Would you give the entries again word for word, with no pictures in the copy?

**Supplied material**.
───
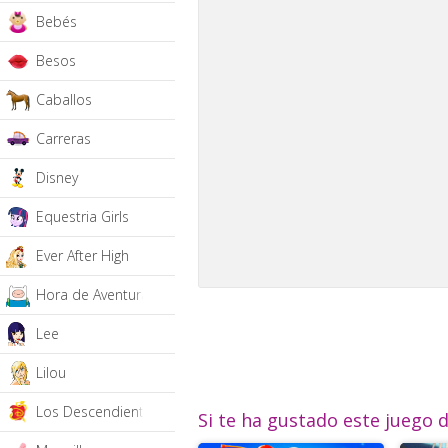
Bebés
Besos
Caballos
Carreras
Disney
Equestria Girls
Ever After High
Hora de Aventura
Lee
Lilou
Los Descendientes
Si te ha gustado este juego 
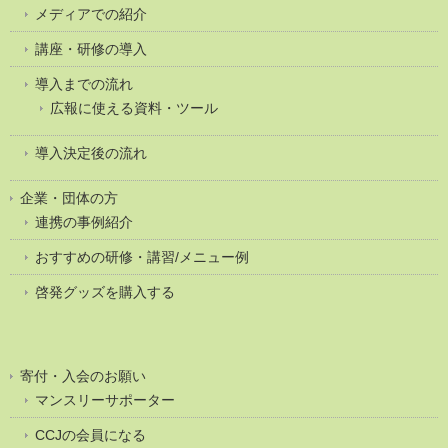
メディアでの紹介
講座・研修の導入
導入までの流れ
広報に使える資料・ツール
導入決定後の流れ
企業・団体の方
連携の事例紹介
おすすめの研修・講習/メニュー例
啓発グッズを購入する
寄付・入会のお願い
マンスリーサポーター
CCJの会員になる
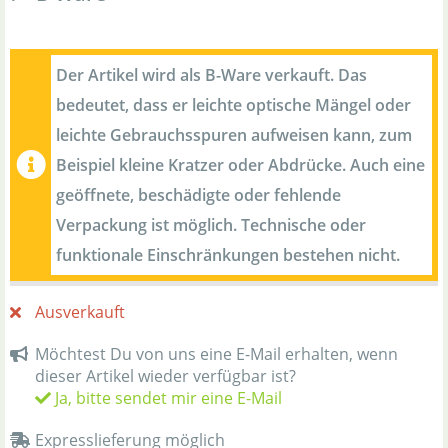
Der Artikel wird als B-Ware verkauft. Das
bedeutet, dass er leichte optische Mängel oder
leichte Gebrauchsspuren aufweisen kann, zum
Beispiel kleine Kratzer oder Abdrücke. Auch eine
geöffnete, beschädigte oder fehlende
Verpackung ist möglich. Technische oder
funktionale Einschränkungen bestehen nicht.
Ausverkauft
Möchtest Du von uns eine E-Mail erhalten, wenn
dieser Artikel wieder verfügbar ist?
Ja, bitte sendet mir eine E-Mail
Expresslieferung möglich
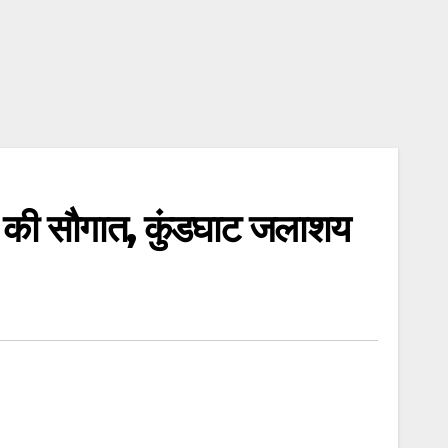
ं की सौगात, कुंडघाट जलाशय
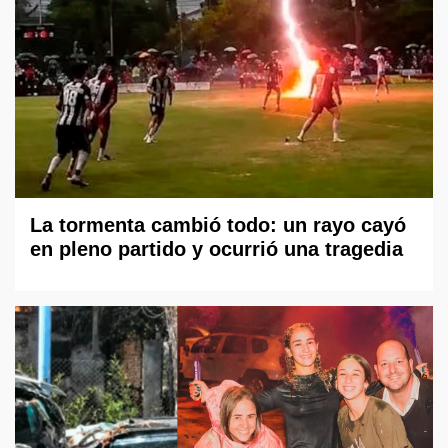
La tormenta cambió todo: un rayo cayó
en pleno partido y ocurrió una tragedia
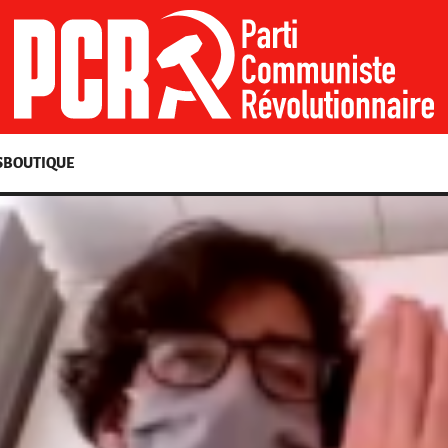
S
BOUTIQUE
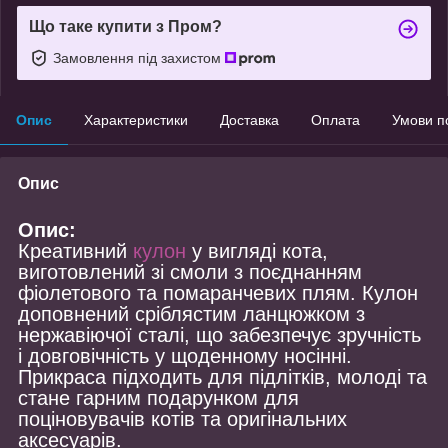
Що таке купити з Пром?
Замовлення під захистом
Опис
Характеристики
Доставка
Оплата
Умови п
Опис
Опис:
Креативний
кулон
у вигляді кота,
виготовлений зі смоли з поєднанням
фіолетового та помаранчевих плям. Кулон
доповнений сріблястим ланцюжком з
нержавіючої сталі, що забезпечує зручність
і довговічність у щоденному носінні.
Прикраса підходить для підлітків, молоді та
стане гарним подарунком для
поціновувачів котів та оригінальних
аксесуарів.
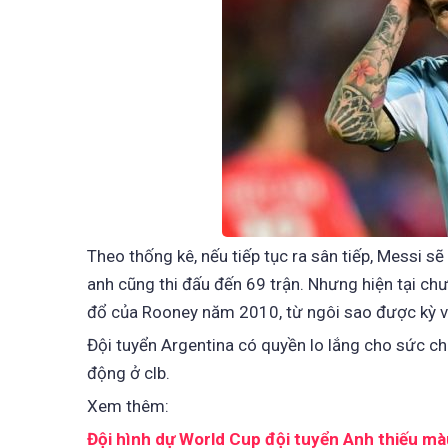
Theo thống kê, nếu tiếp tục ra sân tiếp, Messi sẽ
anh cũng thi đấu đến 69 trận. Nhưng hiện tại ch
đổ của Rooney năm 2010, từ ngôi sao được kỳ vọ
Đội tuyển Argentina có quyền lo lắng cho sức ch
động ở clb.
Xem thêm:
Đội hình dự World Cup đội tuyển Anh thiếu mà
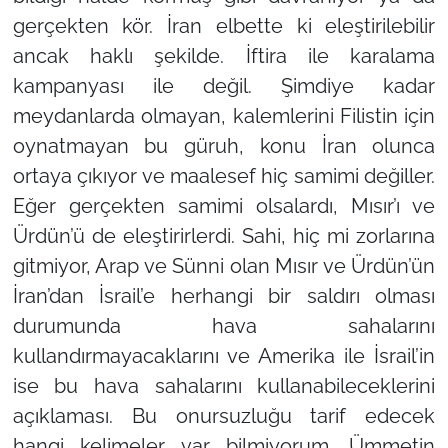
gerçekten kör. İran elbette ki eleştirilebilir
ancak haklı şekilde. İftira ile karalama
kampanyası ile değil. Şimdiye kadar
meydanlarda olmayan, kalemlerini Filistin için
oynatmayan bu güruh, konu İran olunca
ortaya çıkıyor ve maalesef hiç samimi değiller.
Eğer gerçekten samimi olsalardı, Mısır’ı ve
Ürdün’ü de eleştirirlerdi. Sahi, hiç mi zorlarına
gitmiyor, Arap ve Sünni olan Mısır ve Ürdün’ün
İran’dan İsrail’e herhangi bir saldırı olması
durumunda hava sahalarını
kullandırmayacaklarını ve Amerika ile İsrail’in
ise bu hava sahalarını kullanabileceklerini
açıklaması. Bu onursuzluğu tarif edecek
hangi kelimeler var bilmiyorum. Ümmetin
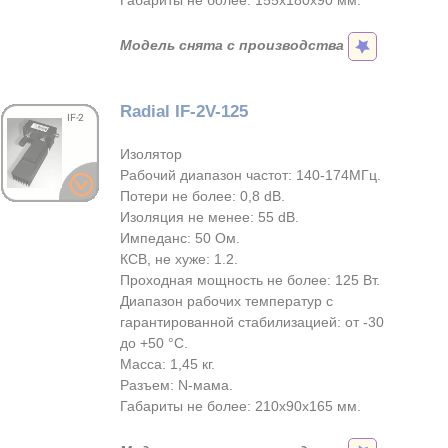
Габариты не более: 155х180х90 мм.
Модель снята с производства
Radial IF-2V-125
Изолятор
Рабочий диапазон частот: 140-174МГц.
Потери не более: 0,8 dB.
Изоляция не менее: 55 dB.
Импеданс: 50 Ом.
КСВ, не хуже: 1.2.
Проходная мощность не более: 125 Вт.
Диапазон рабочих температур с
гарантированной стабилизацией: от -30
до +50 °С.
Масса: 1,45 кг.
Разъем: N-мама.
Габариты не более: 210x90x165 мм.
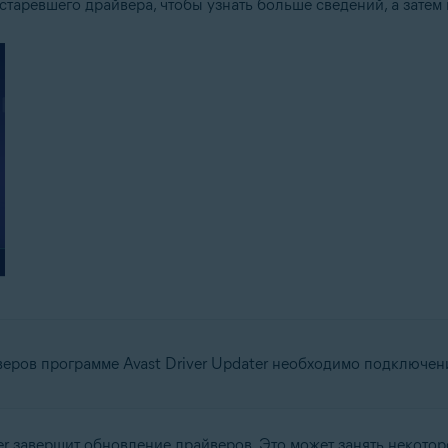
старевшего драйвера, чтобы узнать больше сведений, а затем
еров программе Avast Driver Updater необходимо подключени
er завершит обновление драйверов. Это может занять некотор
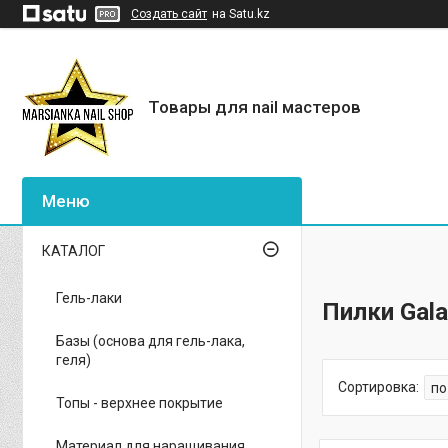
Создать сайт
на Satu.kz
Товары для nail мастеров
КАТАЛОГ
Гель-лаки
Пилки Gala
Базы (основа для гель-лака,
геля)
Топы - верхнее покрытие
Материал для наращивания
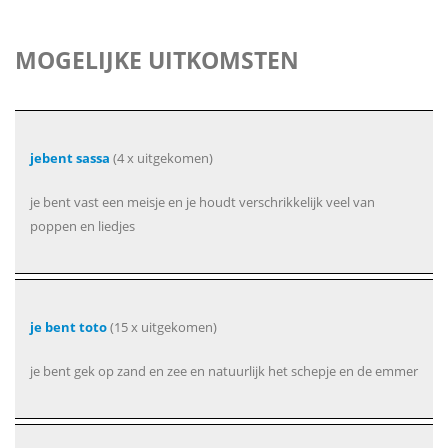
MOGELIJKE UITKOMSTEN
jebent sassa
(4 x uitgekomen)
je bent vast een meisje en je houdt verschrikkelijk veel van
poppen en liedjes
je bent toto
(15 x uitgekomen)
je bent gek op zand en zee en natuurlijk het schepje en de emmer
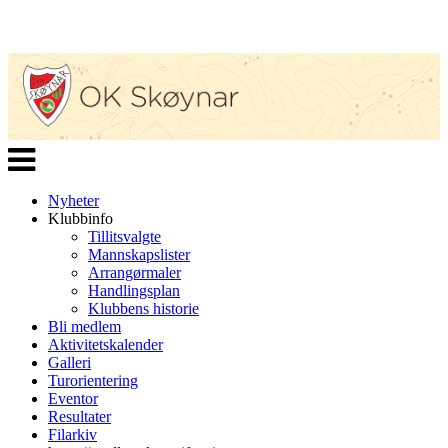
Veksle
navigasjon
Nyheter
Klubbinfo
Tillitsvalgte
Mannskapslister
Arrangørmaler
Handlingsplan
Klubbens historie
Bli medlem
Aktivitetskalender
Galleri
Turorientering
Eventor
Resultater
Filarkiv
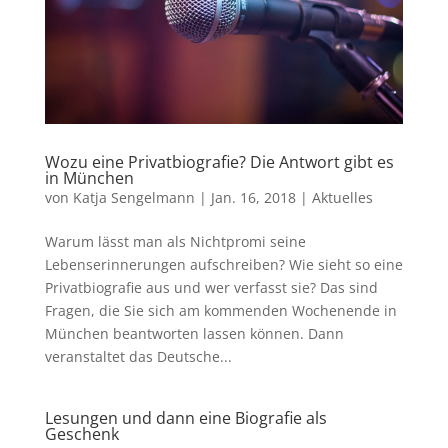
Wozu eine Privatbiografie? Die Antwort gibt es
in München
von
Katja Sengelmann
|
Jan. 16, 2018
|
Aktuelles
Warum lässt man als Nichtpromi seine
Lebenserinnerungen aufschreiben? Wie sieht so eine
Privatbiografie aus und wer verfasst sie? Das sind
Fragen, die Sie sich am kommenden Wochenende in
München beantworten lassen können. Dann
veranstaltet das Deutsche...
Lesungen und dann eine Biografie als
Geschenk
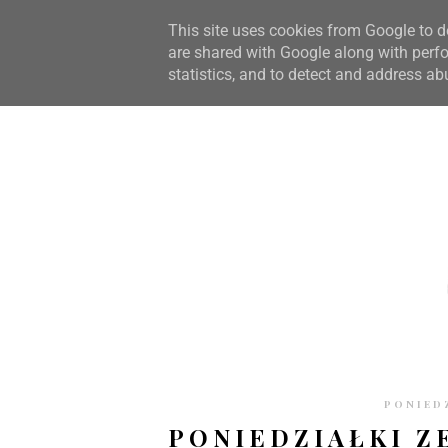
STRONA GŁÓWNA
WSPÓŁPRACA
RECENZJE
O S
This site uses cookies from Google to de
are shared with Google along with perfo
statistics, and to detect and address ab
PONIEDZ
PONIEDZIAŁKI Z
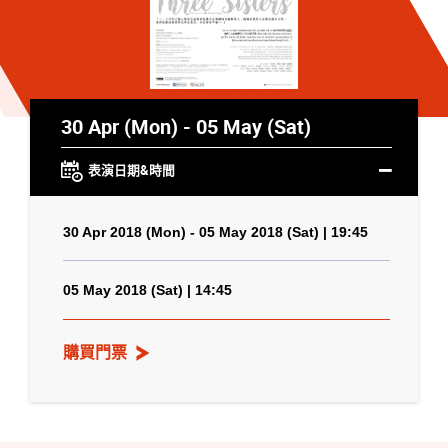
30 Apr (Mon) - 05 May (Sat)
表演日期&時間
30 Apr 2018 (Mon) - 05 May 2018 (Sat) | 19:45
05 May 2018 (Sat) | 14:45
購買門票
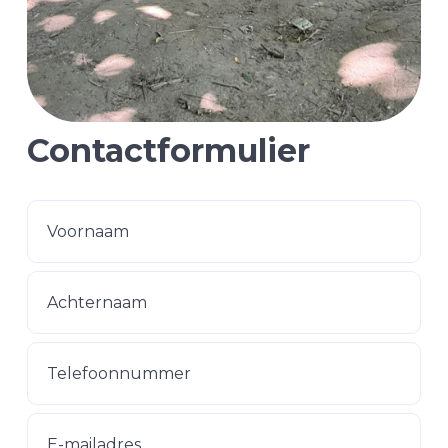
Contactformulier
Voornaam
Achternaam
Telefoonnummer
E-mailadres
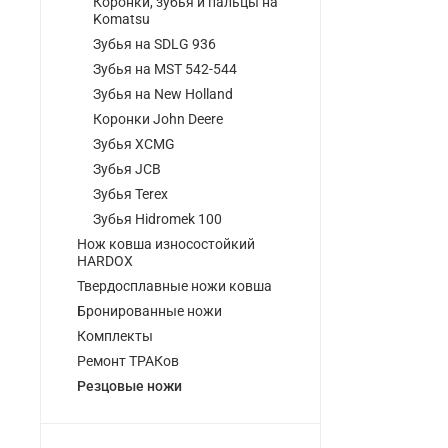
Коронки, зубья и пальцы на
Komatsu
Зубья на SDLG 936
Зубья на MST 542-544
Зубья на New Holland
Коронки John Deere
Зубья XCMG
Зубья JCB
Зубья Terex
Зубья Hidromek 100
Нож ковша износостойкий
HARDOX
Твердосплавные ножи ковша
Бронированные ножи
Комплекты
Ремонт ТРАКов
Резцовые ножи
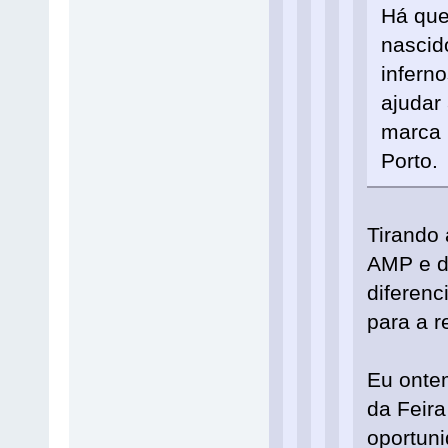
Há que
nascid
infern
ajudar
marca 
Porto.
Tirando 
AMP e d
diferenc
para a r
Eu ontem
da Feira
oportun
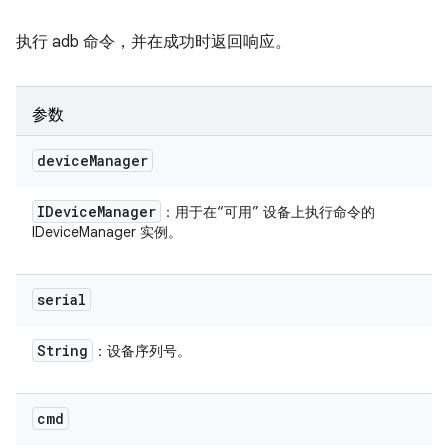
执行 adb 命令，并在成功时返回响应。
参数
device
Manager
IDevice
Manager
：用于在“可用” 设备上执行命令的
IDeviceManager 实例。
serial
String
：设备序列号。
cmd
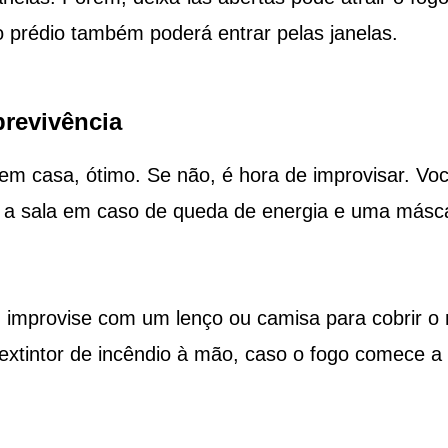
o prédio também poderá entrar pelas janelas.
revivência
 em casa, ótimo. Se não, é hora de improvisar. Vo
ar a sala em caso de queda de energia e uma másc
improvise com um lenço ou camisa para cobrir o 
xtintor de incêndio à mão, caso o fogo comece a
───
**Response to the task**.
Bebés
Besos
Caballos
Carreras
Disney
Equestria Girls
Ever After High
Hora de Aventura
Lee
Lilou
Los Descendientes
Si te ha gustado este juego 
メディアでの紹介
講座・研修の導入
導入までの流れ
広報に使える資料・ツール
導入決定後の流れ
企業・団体の方
連携の事例紹介
おすすめの研修・講習/メニュー例
啓発グッズを購入する
寄付・入会のお願い
マンスリーサポーター
CCJの会員になる
Der Artikel wird als B-Ware verkauft. Das
bedeutet, dass er leichte optische Mängel oder
leichte Gebrauchsspuren aufweisen kann, zum
Beispiel kleine Kratzer oder Abdrücke. Auch eine
geöffnete, beschädigte oder fehlende
Verpackung ist möglich. Technische oder
funktionale Einschränkungen bestehen nicht.
Ausverkauft
Möchtest Du von uns eine E-Mail erhalten, wenn
dieser Artikel wieder verfügbar ist?
Ja, bitte sendet mir eine E-Mail
Expresslieferung möglich
ं की सौगात, कुंडघाट जलाशय
La tormenta cambió todo: un rayo cayó
en pleno partido y ocurrió una tragedia
S
BOUTIQUE
Що таке купити з Пром?
Замовлення під захистом
Опис
Характеристики
Доставка
Оплата
Умови п
Опис
Опис:
Креативний
кулон
у вигляді кота,
виготовлений зі смоли з поєднанням
фіолетового та помаранчевих плям. Кулон
доповнений сріблястим ланцюжком з
нержавіючої сталі, що забезпечує зручність
і довговічність у щоденному носінні.
Прикраса підходить для підлітків, молоді та
стане гарним подарунком для
поціновувачів котів та оригінальних
аксесуарів.
Theo thống kê, nếu tiếp tục ra sân tiếp, Messi sẽ
anh cũng thi đấu đến 69 trận. Nhưng hiện tại ch
đổ của Rooney năm 2010, từ ngôi sao được kỳ vọ
Đội tuyển Argentina có quyền lo lắng cho sức ch
động ở clb.
Xem thêm:
Đội hình dự World Cup đội tuyển Anh thiếu mà
gerçekten kör. İran elbette ki eleştirilebilir
ancak haklı şekilde. İftira ile karalama
kampanyası ile değil. Şimdiye kadar
meydanlarda olmayan, kalemlerini Filistin için
oynatmayan bu güruh, konu İran olunca
ortaya çıkıyor ve maalesef hiç samimi değiller.
Eğer gerçekten samimi olsalardı, Mısır’ı ve
Ürdün’ü de eleştirirlerdi. Sahi, hiç mi zorlarına
gitmiyor, Arap ve Sünni olan Mısır ve Ürdün’ün
İran’dan İsrail’e herhangi bir saldırı olması
durumunda hava sahalarını
kullandırmayacaklarını ve Amerika ile İsrail’in
ise bu hava sahalarını kullanabileceklerini
açıklaması. Bu onursuzluğu tarif edecek
hangi kelimeler var bilmiyorum. Ümmetin
Габариты не более: 155х180х90 мм.
Модель снята с производства
Radial IF-2V-125
Изолятор
Рабочий диапазон частот: 140-174МГц.
Потери не более: 0,8 dB.
Изоляция не менее: 55 dB.
Импеданс: 50 Ом.
КСВ, не хуже: 1.2.
Проходная мощность не более: 125 Вт.
Диапазон рабочих температур с
гарантированной стабилизацией: от -30
до +50 °С.
Масса: 1,45 кг.
Разъем: N-мама.
Габариты не более: 210x90x165 мм.
старевшего драйвера, чтобы узнать больше сведений, а затем
еров программе Avast Driver Updater необходимо подключени
er завершит обновление драйверов. Это может занять некотор
Создать сайт
на Satu.kz
Товары для nail мастеров
КАТАЛОГ
Гель-лаки
Пилки Gala
Базы (основа для гель-лака,
геля)
Топы - верхнее покрытие
Материал для наращивания
MOGELIJKE UITKOMSTEN
jebent sassa
(4 x uitgekomen)
je bent vast een meisje en je houdt verschrikkelijk veel van
poppen en liedjes
je bent toto
(15 x uitgekomen)
je bent gek op zand en zee en natuurlijk het schepje en de emmer
Veksle
navigasjon
Nyheter
Klubbinfo
Tillitsvalgte
Mannskapslister
Arrangørmaler
Handlingsplan
Klubbens historie
Bli medlem
Aktivitetskalender
Galleri
Turorientering
Eventor
Resultater
Filarkiv
Wozu eine Privatbiografie? Die Antwort gibt es
in München
von
Katja Sengelmann
|
Jan. 16, 2018
|
Aktuelles
Warum lässt man als Nichtpromi seine
Lebenserinnerungen aufschreiben? Wie sieht so eine
Privatbiografie aus und wer verfasst sie? Das sind
Fragen, die Sie sich am kommenden Wochenende in
München beantworten lassen können. Dann
veranstaltet das Deutsche...
Lesungen und dann eine Biografie als
Geschenk
STRONA GŁÓWNA
WSPÓŁPRACA
RECENZJE
O S
This site uses cookies from Google to de
are shared with Google along with perfo
statistics, and to detect and address ab
PONIEDZ
PONIEDZIAŁKI Z
30 Apr (Mon) - 05 May (Sat)
表演日期&時間
30 Apr 2018 (Mon) - 05 May 2018 (Sat) | 19:45
05 May 2018 (Sat) | 14:45
購買門票
Contactformulier
Voornaam
Achternaam
Telefoonnummer
E-mailadres
Коронки, зубья и пальцы на
Komatsu
Зубья на SDLG 936
Зубья на MST 542-544
Зубья на New Holland
Коронки John Deere
Зубья XCMG
Зубья JCB
Зубья Terex
Зубья Hidromek 100
Нож ковша износостойкий
HARDOX
Твердосплавные ножи ковша
Бронированные ножи
Комплекты
Ремонт ТРАКов
Резцовые ножи
Há que
nascid
infern
ajudar
marca 
Porto.
Tirando 
AMP e d
diferenc
para a r
Eu ontem
da Feira
oportun
执行 adb 命令，并在成功时返回响应。
参数
device
Manager
IDevice
Manager
：用于在“可用” 设备上执行命令的
IDeviceManager 实例。
serial
String
：设备序列号。
cmd
o prédio também poderá entrar pelas janelas.
revivência
 em casa, ótimo. Se não, é hora de improvisar. Vo
ar a sala em caso de queda de energia e uma másc
improvise com um lenço ou camisa para cobrir o 
xtintor de incêndio à mão, caso o fogo comece a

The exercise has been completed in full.